[RECORDED INFORMATION — start]

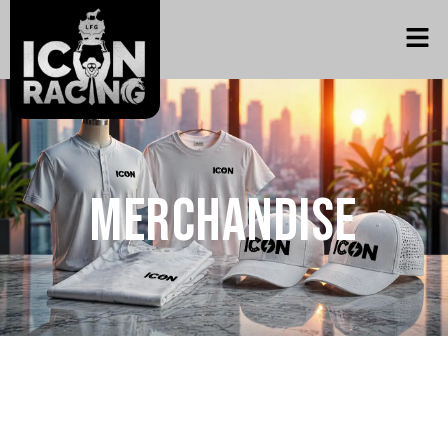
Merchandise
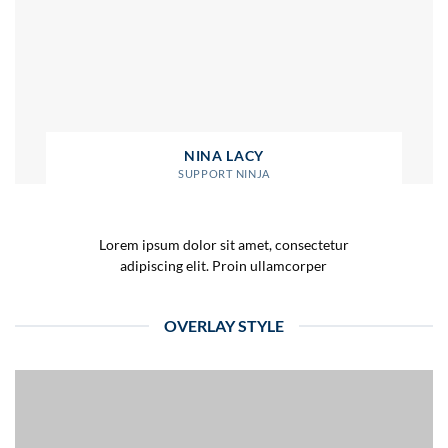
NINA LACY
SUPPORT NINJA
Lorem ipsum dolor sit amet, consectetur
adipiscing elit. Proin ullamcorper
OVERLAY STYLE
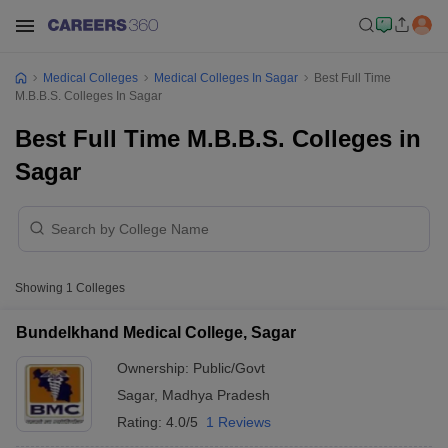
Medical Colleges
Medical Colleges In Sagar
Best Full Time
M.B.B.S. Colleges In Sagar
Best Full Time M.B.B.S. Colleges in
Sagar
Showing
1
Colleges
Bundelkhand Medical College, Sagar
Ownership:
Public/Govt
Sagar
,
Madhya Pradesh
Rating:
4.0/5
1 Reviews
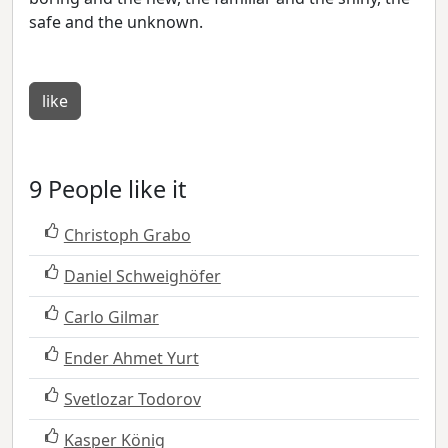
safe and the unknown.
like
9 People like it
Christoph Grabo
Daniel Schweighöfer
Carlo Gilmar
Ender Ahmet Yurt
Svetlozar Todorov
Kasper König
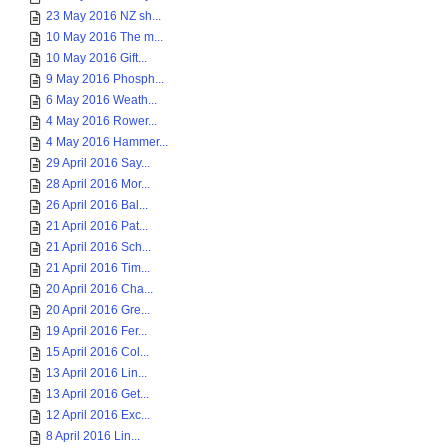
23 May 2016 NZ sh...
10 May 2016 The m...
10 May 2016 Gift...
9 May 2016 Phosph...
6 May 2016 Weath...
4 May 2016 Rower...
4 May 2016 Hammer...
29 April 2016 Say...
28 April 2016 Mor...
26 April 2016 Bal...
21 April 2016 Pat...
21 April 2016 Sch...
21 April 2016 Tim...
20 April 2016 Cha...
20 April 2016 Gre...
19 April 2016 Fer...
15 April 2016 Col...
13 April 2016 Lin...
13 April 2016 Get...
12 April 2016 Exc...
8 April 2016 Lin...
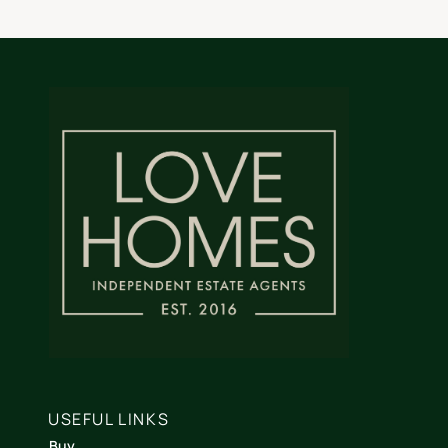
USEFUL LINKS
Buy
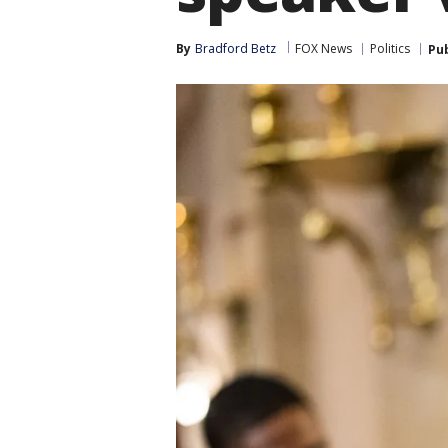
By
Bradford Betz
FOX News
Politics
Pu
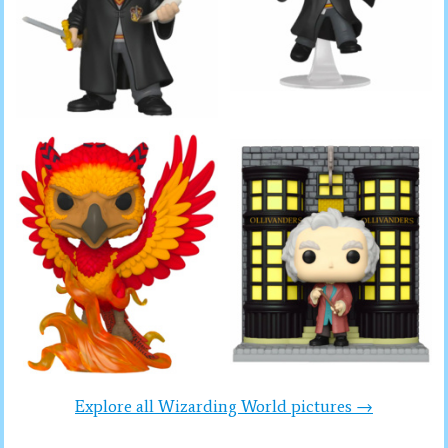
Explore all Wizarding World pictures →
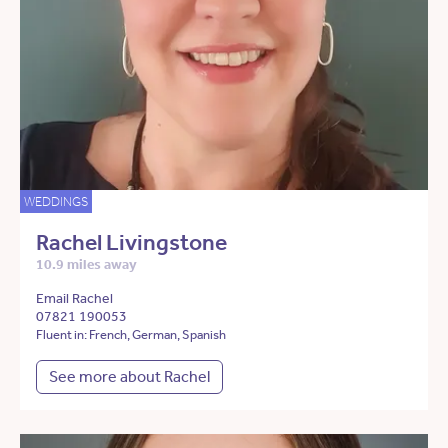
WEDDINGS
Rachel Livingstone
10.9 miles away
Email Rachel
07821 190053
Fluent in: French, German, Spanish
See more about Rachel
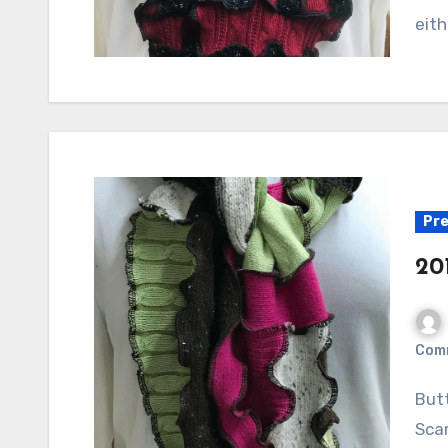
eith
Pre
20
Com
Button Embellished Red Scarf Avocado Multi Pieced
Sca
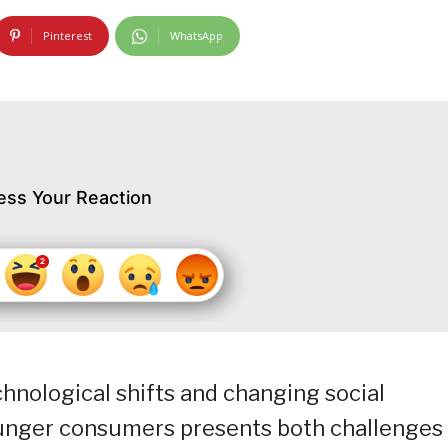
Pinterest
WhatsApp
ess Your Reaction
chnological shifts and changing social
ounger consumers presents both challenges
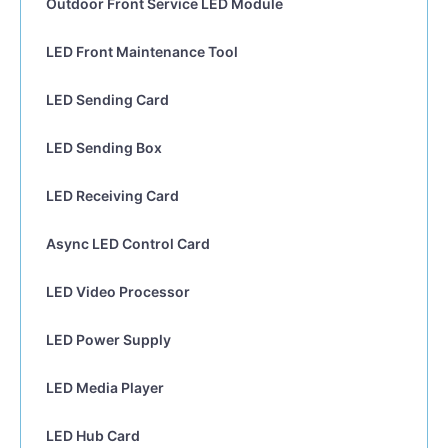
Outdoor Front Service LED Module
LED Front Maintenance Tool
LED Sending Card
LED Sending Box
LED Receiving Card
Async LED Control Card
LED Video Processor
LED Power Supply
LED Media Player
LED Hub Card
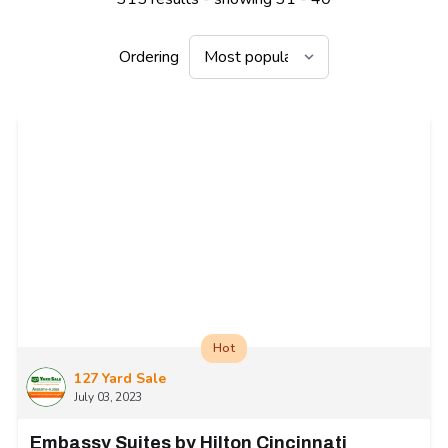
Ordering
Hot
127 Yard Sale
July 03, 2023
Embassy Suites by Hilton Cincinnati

[RECORDED INFORMATION — finish]

PROBLEM TO SOLVE:
Reproduce the entries exactly, from the line with "Medical Colleges In Sagar" to the line with "13 April 2016 Get...", both lines included, keeping no pictures.

ANSWER TO THE EXERCISE:
Medical Colleges In Sagar
Best Full Time
M.B.B.S. Colleges In Sagar
Best Full Time M.B.B.S. Colleges in
Sagar
Showing
1
Colleges
Bundelkhand Medical College, Sagar
Ownership:
Public/Govt
Sagar
,
Madhya Pradesh
Rating:
4.0/5
1 Reviews
safe and the unknown.
like
9 People like it
Christoph Grabo
Daniel Schweighöfer
Carlo Gilmar
Ender Ahmet Yurt
Svetlozar Todorov
Kasper König
23 May 2016 NZ sh...
10 May 2016 The m...
10 May 2016 Gift...
9 May 2016 Phosph...
6 May 2016 Weath...
4 May 2016 Rower...
4 May 2016 Hammer...
29 April 2016 Say...
28 April 2016 Mor...
26 April 2016 Bal...
21 April 2016 Pat...
21 April 2016 Sch...
21 April 2016 Tim...
20 April 2016 Cha...
20 April 2016 Gre...
19 April 2016 Fer...
15 April 2016 Col...
13 April 2016 Lin...
13 April 2016 Get...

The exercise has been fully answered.